Your instructions |
Every entry is to be copied exactly as written, and the pictures are to be skipped.
+++ Records for processing
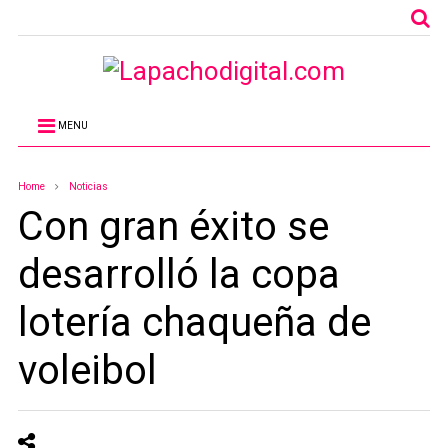
MENU
Home
Noticias
Con gran éxito se
desarrolló la copa
lotería chaqueña de
voleibol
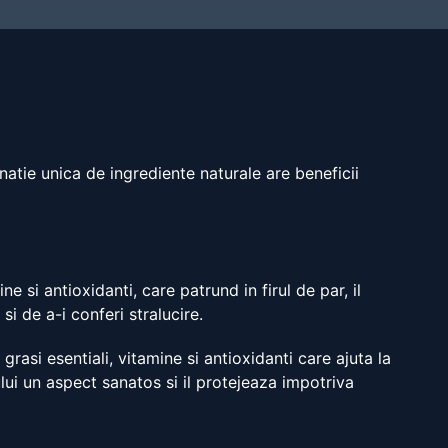
natie unica de ingrediente naturale are beneficii
e si antioxidanti, care patrund in firul de par, il
i de a-i conferi stralucire.
rasi esentiali, vitamine si antioxidanti care ajuta la
lui un aspect sanatos si il protejeaza impotriva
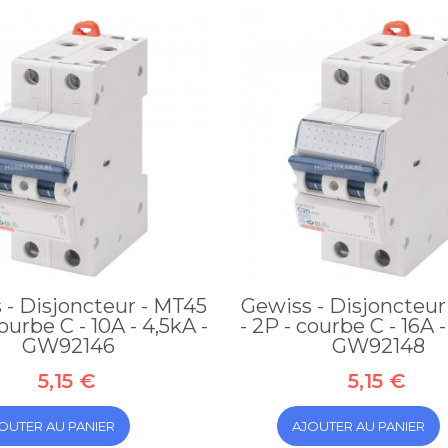
 - Disjoncteur - MT45
Gewiss - Disjoncteur
courbe C - 10A - 4,5kA -
- 2P - courbe C - 16A -
GW92146
GW92148
5,15 €
5,15 €
OUTER AU PANIER
AJOUTER AU PANIER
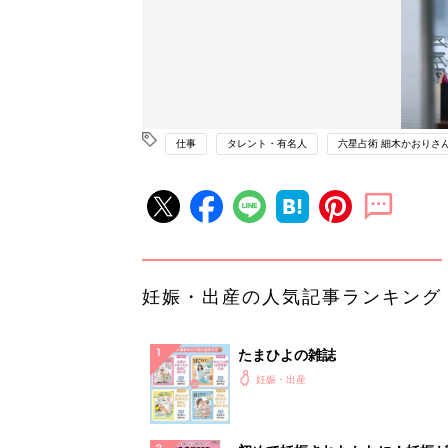
仕事
タレント・有名人
六星占術 細木かおりさ
妊娠・出産の人気記事ランキング
たまひよの雑誌
妊娠・出産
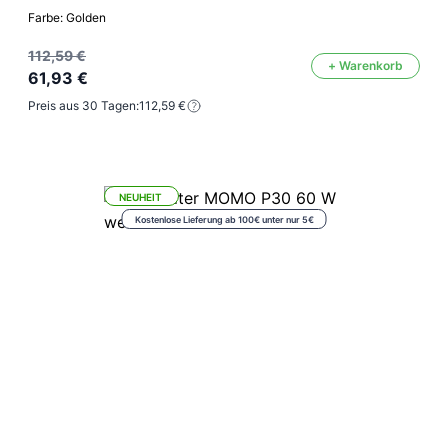
Farbe: Golden
112,59 €
+ Warenkorb
61,93 €
Preis aus 30 Tagen:
112,59 €
NEUHEIT
Kostenlose Lieferung ab 100€ unter nur 5€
++++++
Answer box |
MENU
Home
Noticias
Con gran éxito se
desarrolló la copa
lotería chaqueña de
voleibol
natie unica de ingrediente naturale are beneficii
e si antioxidanti, care patrund in firul de par, il
i de a-i conferi stralucire.
rasi esentiali, vitamine si antioxidanti care ajuta la
lui un aspect sanatos si il protejeaza impotriva
 - Disjoncteur - MT45
Gewiss - Disjoncteur
courbe C - 10A - 4,5kA -
- 2P - courbe C - 16A -
GW92146
GW92148
5,15 €
5,15 €
OUTER AU PANIER
AJOUTER AU PANIER
仕事
タレント・有名人
六星占術 細木かおりさ
妊娠・出産の人気記事ランキング
たまひよの雑誌
妊娠・出産
Farbe: Golden
112,59 €
+ Warenkorb
61,93 €
Preis aus 30 Tagen:
112,59 €
NEUHEIT
Kostenlose Lieferung ab 100€ unter nur 5€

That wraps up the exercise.